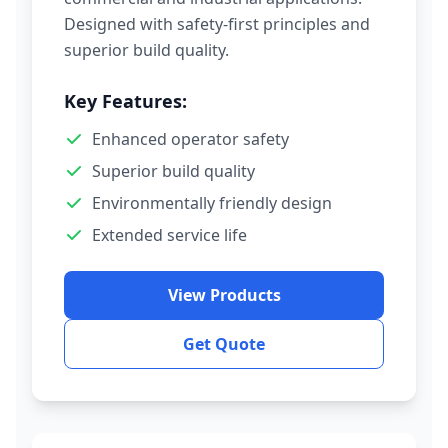
Designed with safety-first principles and
superior build quality.
Key Features:
Enhanced operator safety
Superior build quality
Environmentally friendly design
Extended service life
View Products
Get Quote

================

§ **EXERCISE PROMPT**
Once the pictures are set aside, transcribe the remaining lines above exactly.

§ **RESPONSE FOR THIS EXERCISE**
Designed with safety-first principles and
superior build quality.
Key Features:
Enhanced operator safety
Superior build quality
Environmentally friendly design
Extended service life
View Products
Get Quote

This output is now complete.